Le cheikh Tamim ben Hamad Al-Thani est finalement sorti du bois. Il ne s’inquiète pas véritablement pour son Mondial, car il sait pertinemment que tout le monde s’alignera sur la pelouse et dans les tribunes officielles. Mais l’un des enjeux pour l’Émirat se pose surtout en matière d’image, principalement en Occident, notamment afin d’attirer désormais, autant que Dubaï, le touriste ou l’influenceur. Or le trouble qui a gagné les opinions publiques, du moins sur le Vieux Continent, ou qui questionne la position des médias comme dernièrement Le Quotidien de la Réunion, menace un si beau plan de communication. Dans les colonnes du Point, un titre qui pourtant ne manque jamais l’occasion de faire sa Une sur le péril de l’islam et de l’islamisme, il a pu expliquer qu’« aujourd’hui encore, certains n’acceptent toujours pas qu’un pays arabe musulman accueille une Coupe du monde ». Un argument massue pour déconsidérer ceux qui se montreraient trop critiques et qu’on risque souvent d’entendre dans les deux prochains mois.
Une affaire d’États
Le boycott n’a pourtant jamais été une perspective crédible et ressemble presque parfois à une diversion pour éviter d’aborder frontalement les problèmes de fond sur les plateaux télé. Tout d’abord parce qu’il s’agit, pour ce qui concerne les grands événements sportifs internationaux qui sont un des espaces d’expression de la diplomatie, d’une affaire d’État et des États. Les deux exemples historiques les plus connus et éclairants demeurent ceux des JO de Moscou en 1980 puis du boomerang soviétique en 1984 à Los Angeles (sans oublier en 1976 celui de certains pays africains à Montréal en 1976). Or, pour le moment, personne ne va manquer à l’appel parmi les pays qualifiés. Ainsi en France, la seule évocation du boycott se heurte au plafond de verre des « intérêts supérieurs » de notre balance commerciale. Noël Le Graët, président de la FFF, ne s’en est même pas caché, par exemple auprès de l’AFP en expliquant que « les rapports entre notre gouvernement et le gouvernement qatari sont très chaleureux ». Cela dit même la Norvège, finalement non qualifiée, dont la sélection porta un T-shirt en faveur des droits de l’homme lors de son match à Gibraltar et dont la présidente de la fédération a pris courageusement la parole lors du congrès de la FIFA à Doha, avait rejeté la possibilité d’un boycott lors d’un congrès extraordinaire, 368 délégués contre, 121 pour.

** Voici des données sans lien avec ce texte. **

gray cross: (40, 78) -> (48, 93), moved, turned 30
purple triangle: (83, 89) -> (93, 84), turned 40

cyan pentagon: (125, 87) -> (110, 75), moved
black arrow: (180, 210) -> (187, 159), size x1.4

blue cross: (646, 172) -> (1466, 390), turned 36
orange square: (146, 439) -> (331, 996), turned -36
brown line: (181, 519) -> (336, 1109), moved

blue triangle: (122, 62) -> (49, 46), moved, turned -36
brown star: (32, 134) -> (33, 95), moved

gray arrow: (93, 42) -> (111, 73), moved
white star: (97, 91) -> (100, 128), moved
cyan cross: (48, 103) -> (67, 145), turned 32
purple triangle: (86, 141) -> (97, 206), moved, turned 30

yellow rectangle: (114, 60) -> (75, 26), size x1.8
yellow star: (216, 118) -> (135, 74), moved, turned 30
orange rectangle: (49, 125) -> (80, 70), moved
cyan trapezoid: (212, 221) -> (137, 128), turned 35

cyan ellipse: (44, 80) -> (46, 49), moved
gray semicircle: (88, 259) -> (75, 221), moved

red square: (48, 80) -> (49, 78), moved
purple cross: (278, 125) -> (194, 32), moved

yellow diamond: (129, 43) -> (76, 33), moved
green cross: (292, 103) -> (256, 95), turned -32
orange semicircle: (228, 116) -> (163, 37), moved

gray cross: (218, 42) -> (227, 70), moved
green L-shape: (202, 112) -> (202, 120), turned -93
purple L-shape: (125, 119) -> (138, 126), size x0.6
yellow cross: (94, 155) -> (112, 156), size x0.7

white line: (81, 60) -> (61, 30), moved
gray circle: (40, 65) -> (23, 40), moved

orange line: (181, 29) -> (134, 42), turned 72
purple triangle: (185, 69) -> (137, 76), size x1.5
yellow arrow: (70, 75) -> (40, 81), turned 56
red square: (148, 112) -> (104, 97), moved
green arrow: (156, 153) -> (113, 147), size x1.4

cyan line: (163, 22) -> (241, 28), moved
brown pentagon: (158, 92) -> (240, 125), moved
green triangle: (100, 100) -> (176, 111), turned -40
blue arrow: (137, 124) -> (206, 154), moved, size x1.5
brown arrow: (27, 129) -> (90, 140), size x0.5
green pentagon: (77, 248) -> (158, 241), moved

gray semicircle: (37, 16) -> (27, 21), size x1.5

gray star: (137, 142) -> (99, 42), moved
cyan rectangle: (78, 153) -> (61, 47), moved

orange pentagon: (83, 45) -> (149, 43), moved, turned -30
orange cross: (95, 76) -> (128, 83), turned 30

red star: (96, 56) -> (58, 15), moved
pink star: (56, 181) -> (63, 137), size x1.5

Lise Klaveness au Congrès de la FIFA.
Voilà pour ce qui relève de l’éthique et de la responsabilité de nos institutions. Du côté des Bleus, le son de cloche est encore plus clair. Didier Deschamps a préféré déclarer forfait : « Ce n’est ni les joueurs, ni moi, ni vous, qui ont décidé que la compétition se jouerait là-bas. Il y a des décideurs qui ont décidé. Nous, on nous dit qu’elle est là, elle est là. Après, je suis peut-être factuel, pragmatique, mais c’est la réalité. Je ne veux pas cacher la réalité des problèmes liés à la condition de ce Mondial. En tant que citoyen, je veux envoyer un message de paix. » Entendre ensuite des politiques tel que Fabien Roussel pour le PCF, désireux sûrement de se rabibocher avec la « gauche des allocations » qui lit Le Monde diplo, expliquer que demander aux joueurs de ne pas y aller s’apparente à un forfait moral. Nos élus et représentants, y compris ceux qui furent aux affaires sous François Hollande, ont eu tout le loisir et l’opportunité d’agir ou d’interpeller les gouvernements successifs depuis l’hémicycle. C’étaient leur fonction et leur rôle au sein de notre démocratie. Au moins ONG, syndicats ou associations n’ont pas manqué de s’exprimer par le passé.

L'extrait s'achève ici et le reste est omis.